Xilinx has done a great job of documenting differences between the Spartan-6 and Spartan-7 FPGAs in order facilitate that migration. The two best references I've seen are the white paper and webinar, both done with Adam Taylor from Andiuvo Engineering.
Webinar Mastering the Migration Journey from Spartan-6 FPGAs
I'll try to highlight what I learned from those resources.
Hardware differences
A significant change is that the Series 7 FPGAs are built with the next generation process node moving down from 45nm to 28nm. This enables higher performance and higher circuit density and lower power. The Spartan-7 has 2X the relative performance per watt than the Spartan-6 as shown in the chart below. The chart also shows improved memory speed from DDR3-800 to DDR3-1066.

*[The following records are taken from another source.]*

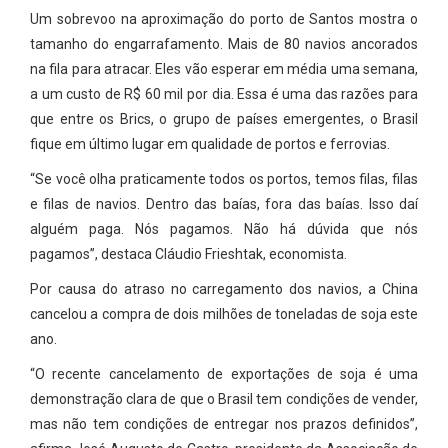
Um sobrevoo na aproximação do porto de Santos mostra o
tamanho do engarrafamento. Mais de 80 navios ancorados
na fila para atracar. Eles vão esperar em média uma semana,
a um custo de R$ 60 mil por dia. Essa é uma das razões para
que entre os Brics, o grupo de países emergentes, o Brasil
fique em último lugar em qualidade de portos e ferrovias.
“Se você olha praticamente todos os portos, temos filas, filas
e filas de navios. Dentro das baías, fora das baías. Isso daí
alguém paga. Nós pagamos. Não há dúvida que nós
pagamos”, destaca Cláudio Frieshtak, economista.
Por causa do atraso no carregamento dos navios, a China
cancelou a compra de dois milhões de toneladas de soja este
ano.
“O recente cancelamento de exportações de soja é uma
demonstração clara de que o Brasil tem condições de vender,
mas não tem condições de entregar nos prazos definidos”,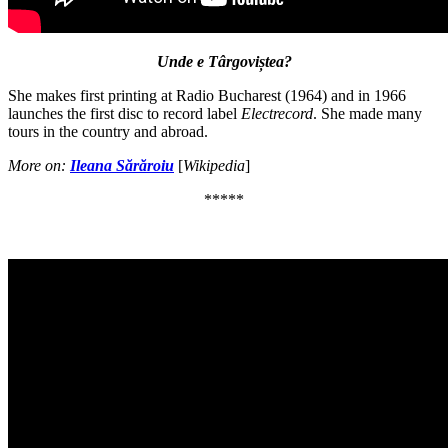
Unde e Târgoviștea?
She makes first printing at Radio Bucharest (1964) and in 1966
launches the first disc to record label
Electrecord
. She made many
tours in the country and abroad.
More on:
Ileana Sărăroiu
[
Wikipedia
]
*****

The Spartan-7 does have some tradeoffs in a smaller Max I/O count (400 vs 576) and the lack of transceiver cores (Gb SerDes and PCIe). If these features are required, then the design needs to be implemented using Artix-7 FPGAs.
There are also a number of significant architectural changes. These are listed in the following table.
Toolchain differences
There are also significant improvements in the development toolchain between Spartan-6 and Spartan-7.
The Spartan-6 uses Xilinx ISE for hardware development and Xilinx SDK for software development. The Spartan-7 devices are using the newer Vivado tool for hardware and Vitis for software. There is a huge improvement in design efficiency gained by using these new tools. Vivado allows working with pure RTL designs, but it also leverages a large IP library managed using the Vivado IP integrator. On the software side, Vitis is a unified software platform that provides a high level framework with open-source libraries that have been optimized for Xilinx FPGAs.
Summary
Spartan-6 devices are nearing end-of-life (EOL) and should not be considered for new designs, but the newer generation Spartan-7 device capabilities and toolchain should allow the design migration from legacy parts. The specific IP and IO requirement utilized in the Spartan-6 design could require using a different 7 Series part other than the Spartan-7.
For new designs, the Spartan-7 is a clear choice due to higher performance, power efficiency, and improved toolchain (with exceptions requiring other 7 Series parts).